**DESCRIPTION OF THE TASK:**
In the records below, find the line that contains "в 2024 году." and the line that contains "неработающих пенсионеров", then retype exactly those two lines and every line between them.

**GIVEN RECORDS:**
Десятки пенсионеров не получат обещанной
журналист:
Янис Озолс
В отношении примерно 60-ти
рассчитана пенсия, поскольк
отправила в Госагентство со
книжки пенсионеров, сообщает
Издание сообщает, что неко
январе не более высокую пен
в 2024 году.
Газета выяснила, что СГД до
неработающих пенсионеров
--
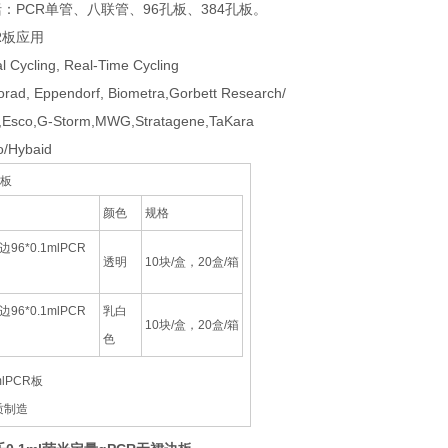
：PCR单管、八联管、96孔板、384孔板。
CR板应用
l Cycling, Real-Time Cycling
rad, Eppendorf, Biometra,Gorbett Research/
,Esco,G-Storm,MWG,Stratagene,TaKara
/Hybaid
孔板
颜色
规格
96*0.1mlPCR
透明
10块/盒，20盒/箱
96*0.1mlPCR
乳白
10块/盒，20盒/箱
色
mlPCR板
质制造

**RESPONSE:**
в 2024 году.
Газета выяснила, что СГД до
неработающих пенсионеров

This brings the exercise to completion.